Each line of the data below goes into the copy exactly; pictures do not.

──────── MATERIAL FOR THIS TASK ────────

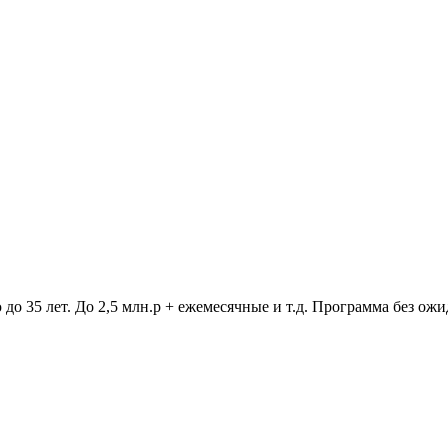
о 35 лет. До 2,5 млн.р + ежемесячные и т.д. Программа без ожи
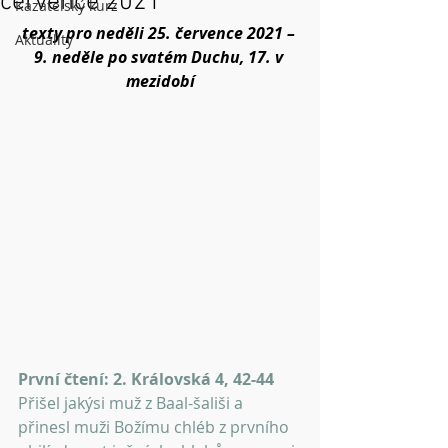
července 2021
Kazatelský kurz
texty pro neděli 25. července 2021 – 
Aktuality
9. neděle po svatém Duchu, 17. v 
mezidobí
První čtení: 2. Královská 4, 42-44
Přišel jakýsi muž z Baal-šališi a 
přinesl muži Božímu chléb z prvního 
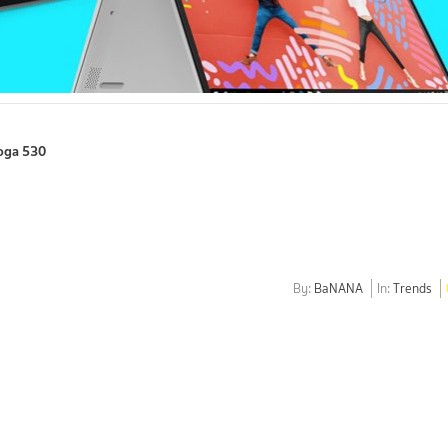
Yoga 530
By:
BaNANA
In:
Trends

────────

_EXERCISE RESULT_
о 35 лет. До 2,5 млн.р + ежемесячные и т.д. Программа без ожи
července 2021
Kazatelský kurz
texty pro neděli 25. července 2021 – 
Aktuality
9. neděle po svatém Duchu, 17. v 
mezidobí
První čtení: 2. Královská 4, 42-44
Přišel jakýsi muž z Baal-šališi a 
přinesl muži Božímu chléb z prvního 
Yoga 530
By:
BaNANA
In:
Trends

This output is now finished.